#### TASK:
From the listing below, copy only the lines from the line that contains "29 751 66 03" to the line that contains "Дограђене дв", counting those two lines as part of the copy.
>>
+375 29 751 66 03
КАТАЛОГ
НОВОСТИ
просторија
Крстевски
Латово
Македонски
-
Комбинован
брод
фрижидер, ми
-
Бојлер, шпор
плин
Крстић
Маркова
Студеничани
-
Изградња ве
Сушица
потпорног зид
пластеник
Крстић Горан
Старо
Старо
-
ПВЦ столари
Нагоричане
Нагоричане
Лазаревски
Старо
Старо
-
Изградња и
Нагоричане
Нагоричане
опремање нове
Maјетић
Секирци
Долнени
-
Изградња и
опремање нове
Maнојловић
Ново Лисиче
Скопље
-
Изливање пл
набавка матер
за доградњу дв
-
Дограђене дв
<<
>>
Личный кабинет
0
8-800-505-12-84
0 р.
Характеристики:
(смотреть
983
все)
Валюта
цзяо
<<
#### OUTPUT:
+375 29 751 66 03
КАТАЛОГ
НОВОСТИ
просторија
Крстевски
Латово
Македонски
-
Комбинован
брод
фрижидер, ми
-
Бојлер, шпор
плин
Крстић
Маркова
Студеничани
-
Изградња ве
Сушица
потпорног зид
пластеник
Крстић Горан
Старо
Старо
-
ПВЦ столари
Нагоричане
Нагоричане
Лазаревски
Старо
Старо
-
Изградња и
Нагоричане
Нагоричане
опремање нове
Maјетић
Секирци
Долнени
-
Изградња и
опремање нове
Maнојловић
Ново Лисиче
Скопље
-
Изливање пл
набавка матер
за доградњу дв
-
Дограђене дв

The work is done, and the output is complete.